Washington, DC - The monthly Employment Situation Report from the Bureau of Labor Statistics (BLS) released this morning shows that nonfarm payroll employment rose by 103,000 in March. Paired with even stronger job growth in January and February, March’s numbers imply that average monthly job growth for 2018 is 202,000, well above the 182,000 average monthly change in 2017. More than 2.5 million jobs have been added to the economy since President Trump took office in January 2017 and nearly 3 million have been added since his election in November 2016.
Both manufacturing and mining and logging industries experienced significant job growth in March. Employment in mining rose by 9,000 jobs, with large job increases in oil and gas well drilling. Average monthly job growth in mining and logging in the first three months of 2018 is 8,000 jobs, a two-fold increase over the average pace of 4,000 jobs per month in 2017. Manufacturing employment rose by 22,000 jobs in March, and the economy has added 263,000 manufacturing jobs since President Trump took office after experiencing a net job loss of 1,000 jobs per month in the last year of the Obama Administration. All of the increase in manufacturing in March over the prior month is attributable to durable goods (e.g., cars, furniture, dishwashers, washers and dryers, electronics, etc.), including a gain of 9,000 jobs in products made from metal. Employment in both retail trade and construction declined over the month by 4,000 and 15,000 jobs, respectively, which could be related to March’s bad weather.
A separate survey of households released by BLS reveals that the March unemployment rate remained steady at 4.1 percent for the sixth consecutive month; 4.1 percent is the lowest unemployment rate since December 2000. The unemployment rate has declined for those with any level of education since the President took office, including those with the fewest years of education, traditionally the group that has the most trouble finding employment. Americans with some college education saw the biggest change in their unemployment rate: That group experienced an unemployment rate drop of 3.8 percentage points over the 14-month period.
Employment gains during the Trump Administration have resulted in unemployment rate reductions for all major demographic groups, but perhaps no group has felt the benefits of accelerated economic growth more than Americans with a disability, another group that has typically experienced higher unemployment rates than the average. The table below shows that the unemployment rate for men with a disability has dropped by 3 percentage points since the President took office, from 12.0 to 9.0 percent, while women with a disability have reported a decline of 2.6 percentage points, from 11.5 to 8.9 percent. Both decreases exceed the decline for all workers, 0.7 percentage points since January 2017.
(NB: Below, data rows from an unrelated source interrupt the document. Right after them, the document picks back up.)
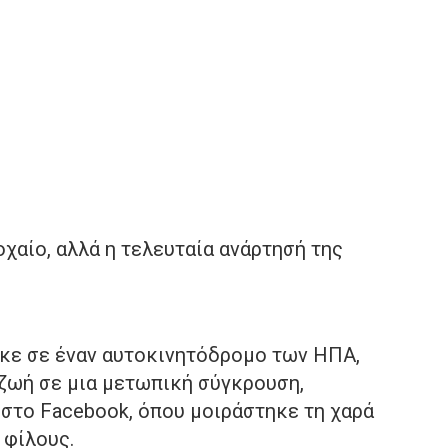
οχαίο, αλλά η τελευταία ανάρτησή της
κε σε έναν αυτοκινητόδρομο των ΗΠΑ,
 ζωή σε μια μετωπική σύγκρουση,
 στο Facebook, όπου μοιράστηκε τη χαρά
 φίλους.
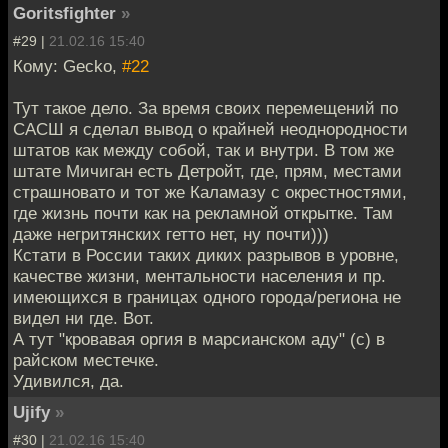
Goritsfighter
»
#29 |
21.02.16 15:40
Кому: Gecko,
#22
Тут такое дело. За время своих перемещений по
САСШ я сделал вывод о крайней неоднородности
штатов как между собой, так и внутри. В том же
штате Мичиган есть Детройт, где, прям, местами
страшновато и тот же Каламазу с окрестностями,
где жизнь почти как на рекламной открытке. Там
даже негритянских гетто нет, ну почти)))
Кстати в России таких диких разрывов в уровне,
качестве жизни, ментальности населения и пр.
имеющихся в границах одного города/региона не
видел ни где. Вот.
А тут "кровавая оргия в марсианском аду" (с) в
райском местечке.
Удивился, да.
Ujify
»
#30 |
21.02.16 15:40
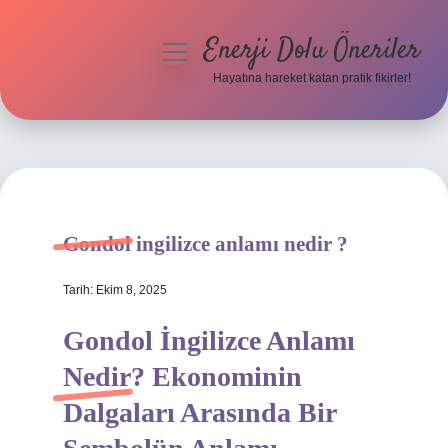
Enerji Dolu Öneriler
menüyü
aç
Hayatına hareket katan pratik fikirler!
Anasayfa
Gizlilik Politikası
Yasal Uyarı
Gondol ingilizce anlamı nedir ?
Hakkımızda
Tarih: Ekim 8, 2025
Gondol İngilizce Anlamı
Nedir? Ekonominin
Dalgaları Arasında Bir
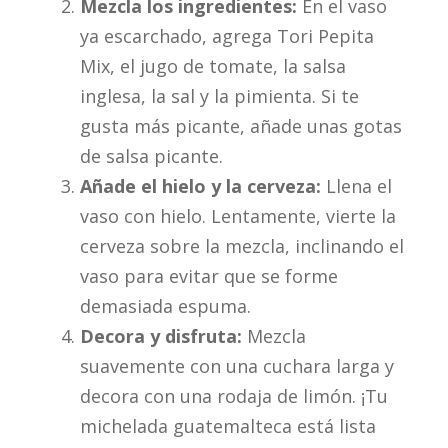
Mezcla los ingredientes:
En el vaso
ya escarchado, agrega Tori Pepita
Mix, el jugo de tomate, la salsa
inglesa, la sal y la pimienta. Si te
gusta más picante, añade unas gotas
de salsa picante.
Añade el hielo y la cerveza:
Llena el
vaso con hielo. Lentamente, vierte la
cerveza sobre la mezcla, inclinando el
vaso para evitar que se forme
demasiada espuma.
Decora y disfruta:
Mezcla
suavemente con una cuchara larga y
decora con una rodaja de limón. ¡Tu
michelada guatemalteca está lista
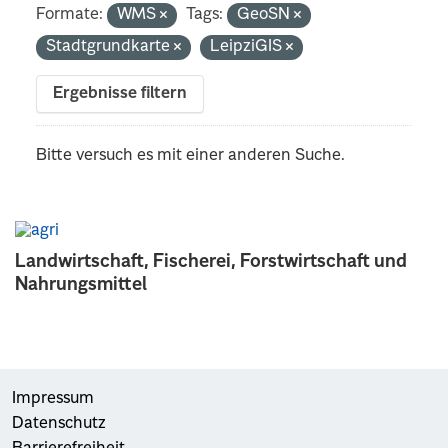
Formate:
WMS
Tags:
GeoSN
Stadtgrundkarte
LeipziGIS
Ergebnisse filtern
Bitte versuch es mit einer anderen Suche.
Landwirtschaft, Fischerei, Forstwirtschaft und
Nahrungsmittel
Impressum
Datenschutz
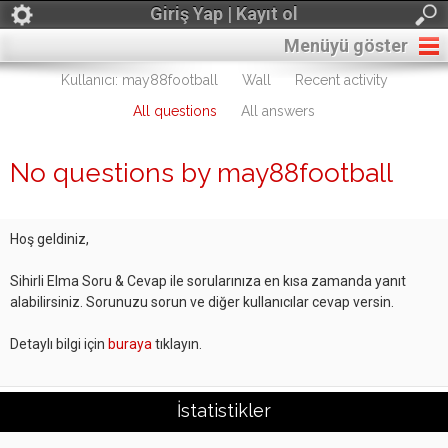
Giriş Yap | Kayıt ol
Menüyü göster
Kullanıcı: may88football
Wall
Recent activity
All questions
All answers
No questions by may88football
Hoş geldiniz,
Sihirli Elma Soru & Cevap ile sorularınıza en kısa zamanda yanıt
alabilirsiniz. Sorunuzu sorun ve diğer kullanıcılar cevap versin.
Detaylı bilgi için
buraya
tıklayın.
İstatistikler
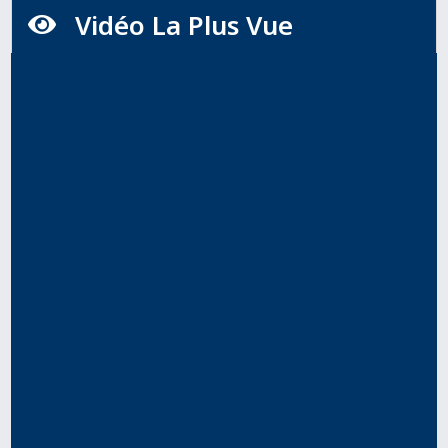
Vidéo La Plus Vue

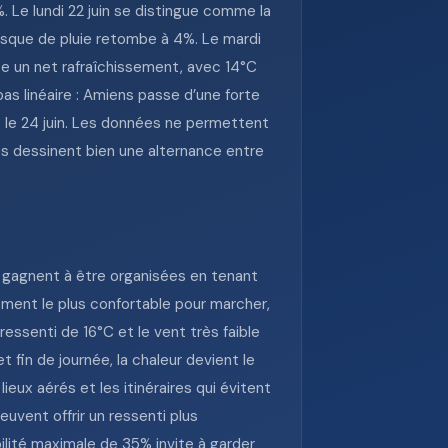
 Le lundi 22 juin se distingue comme la
risque de pluie retombe à 4%. Le mardi
rte un net rafraîchissement, avec 14°C
as linéaire : Amiens passe d’une forte
et le 24 juin. Les données ne permettent
es dessinent bien une alternance entre
s gagnent à être organisées en tenant
oment le plus confortable pour marcher,
ressenti de 16°C et le vent très faible
 fin de journée, la chaleur devient le
lieux aérés et les itinéraires qui évitent
vent offrir un ressenti plus
bilité maximale de 35% invite à garder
Additionally, Americans with disabilities have experienced stronger employment growth than the rest of the labor market since 2017. Although disabled men and women constituted only 1.5 and 1.4 percent of employment in January 2017, respectively, they have represented 11.9 and 7.2 percent of employment increases since then. Disabled Americans, then, are experiencing employment gains at a rate 5 to 8 times their share of employment when President Trump took office.
These statistics are even more remarkable when juxtaposed against the share of employment growth experienced by Americans with a disability in the earlier months of the current employment expansion. Employment reached its Great Depression nadir in December 2009. Between that month and January 2017 when the President took office, employment grew steadily, but men with a disability experienced a reduction in employment while women with a disability were responsible for only 0.3 percent of employment increases over those 7 years.
The rising economic fortunes of American workers with a disability are yet another reminder that the President’s focus on a pro-growth economic agenda is paying off for all Americans.